Ses promesses électorales: arrêter les combats, mettre fin à la «militarisation» de la Russie et libérer «tous les prisonniers politiques» comme l'opposant Alexeï Navalny. D'autres avant lui sont allés en prison pour de tels propos. Alors pourquoi est-il épargné ? «Je ne sais pas», dit-il. Mais peut-être, que Poutine «ne me considère pas comme une terrible menace», admet l'opposant.
Le Kremlin ne cache d'ailleurs pas son dédain. «On ne le considère pas comme un concurrent», a lâché à la presse Dmitri Peskov, porte-parole du président russe. Néanmoins, des Moscovites venus cette semaine pour signer leur soutien se demandent si le Kremlin n'instrumentalise pas cette candidature pour donner un exutoire aux mécontents.
Une carrière confidentiele
Peu connu hors du minuscule milieu libéral, l'intéressé raconte s'être lancé en octobre parce qu'aucune figure anti-Poutine plus célèbre n'avait sauté le pas, citant l'ex-maire de Ekaterinbourg Evguéni Roïzman ou encore le prix Nobel de la paix et patron du journal d'opposition Novaïa Gazeta Dmitri Mouratov.
«Honnêtement, je croyais que quelqu'un allait se lancer», confie-t-il à l'AFP. Jusqu'à cette campagne, Boris Nadejdine était cantonné au rôle de souffre-douleur des fanatiques de l'assaut contre l'Ukraine qui peuplent les plateaux des chaînes de télévision. «Je sais bien que ce sera dur de battre Poutine», admet volontiers l'opposant. Néanmoins il espère un bon score qui pourrait signifier «le début de la fin» de l'ère du président russe.
Au cours des trente dernières années, Boris Nadejdine a fait une carrière publique plutôt confidentielle, tout en jouant un rôle de conseiller auprès de personnalités plus connues. Hormis un bref passage comme député à la chambre basse du parlement (2000-2003), ses fonctions électives sont restées locales. Encore aujourd'hui, il est élu municipal de Dolgoproudny, ville située à une vingtaine de kilomètres de Moscou où il est arrivé à la fin des années 1960 et où il vit encore dans un modeste immeuble des années 1980.

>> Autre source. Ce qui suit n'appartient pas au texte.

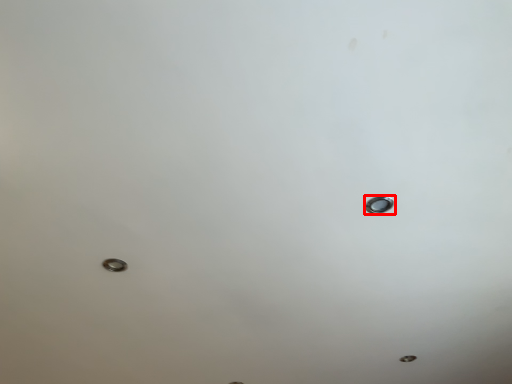 Question: From the image, what is the correct spatial relationship of nail (annotated by the red box) in relation to bolt?

Choices:
 (A) left
 (B) right

Answer: (B) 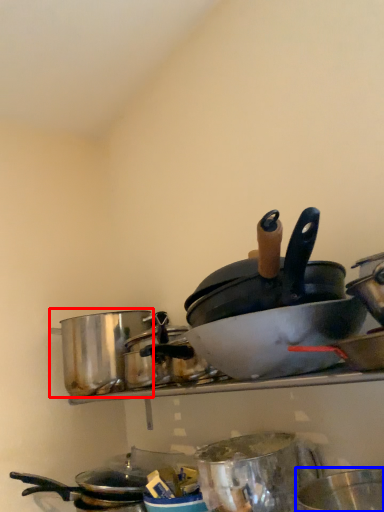 Question: Which object appears closest to the camera in this image, crock pot (highlighted by a red box) or basin (highlighted by a blue box)?

Choices:
 (A) crock pot
 (B) basin

Answer: (B) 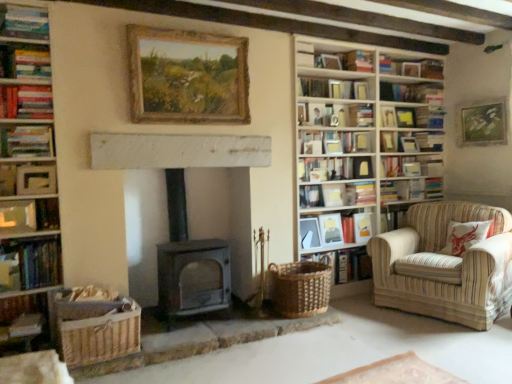 Locate an element on the screen. blank area beneath hardcover book at left, arranged as the sixth book when viewed from the top (from a real-world perspective) is located at coordinates (28, 235). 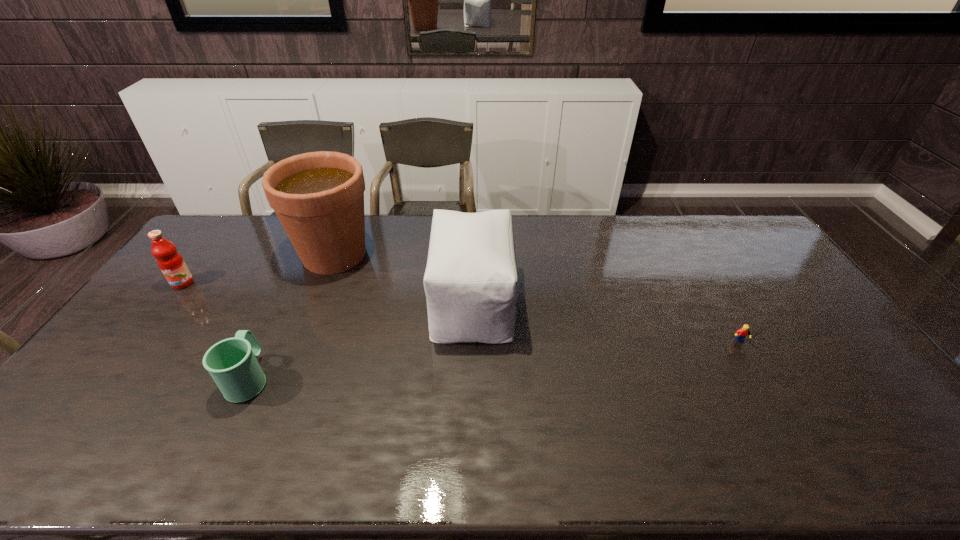 Where is `vacant space located on the side of the second tallest object with the smiley face`? The width and height of the screenshot is (960, 540). vacant space located on the side of the second tallest object with the smiley face is located at coordinates (590, 301).

The width and height of the screenshot is (960, 540). What are the coordinates of `free region located on the front label of the third shortest object` in the screenshot? It's located at pos(138,342).

Locate an element on the screen. This screenshot has height=540, width=960. vacant area located 0.200m on the side of the fourth tallest object with the handle is located at coordinates (x=284, y=305).

Where is `vacant space located on the side of the fourth tallest object with the handle`? vacant space located on the side of the fourth tallest object with the handle is located at coordinates (299, 275).

The height and width of the screenshot is (540, 960). What are the coordinates of `blank space located on the side of the fourth tallest object with the handle` in the screenshot? It's located at (279, 316).

Where is `blank area located 0.330m on the front-facing side of the rightmost object`? The height and width of the screenshot is (540, 960). blank area located 0.330m on the front-facing side of the rightmost object is located at coordinates (811, 464).

Find the location of a particular element. The image size is (960, 540). object that is at the far edge is located at coordinates (318, 197).

This screenshot has height=540, width=960. In order to click on object located in the left edge section of the desktop in this screenshot , I will do `click(171, 263)`.

The image size is (960, 540). In order to click on vacant space at the far edge in this screenshot , I will do `click(518, 245)`.

Locate an element on the screen. The image size is (960, 540). free spot at the near edge of the desktop is located at coordinates (690, 441).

Ancien partisan de Poutine
Né en 1963 en Ouzbékistan soviétique, d'une mère professeur de musique d'origine juive et d'un physicien russe, il marche d'abord dans les pas de son père. «Heureusement ou malheureusement je chantais comme une casserole (...) je voulais donc dès le début devenir physicien», racontait-il en décembre.
Diplômé de physique, puis de droit, il obtient son premier mandat de conseil municipal à Dolgoproudny en 1990. Entre 1997 et 1999, selon sa biographie officielle, il collabore avec Boris Nemtsov, qui deviendra un opposant de premier plan à Vladimir Poutine, jusqu'à son assassinat en 2015. M. Nadejdine collabore aussi alors avec Sergueï Kirienko, alors Premier ministre libéral devenu aujourd'hui aujourd'hui une figure clé du Kremlin.
Il raconte avoir travaillé avec le président russe lors de son premier mandat, mais dit avoir rompu en 2003, lors de l'arrestation de l'opposant et patron du groupe pétrolier Ioukos, Mikhaïl Khodorkovski. «Ca fait des décennies que je critique Vladimir Poutine», rappelle M. Nadejdine, lui reprochant d'avoir «concentré trop de pouvoirs entre ses mains».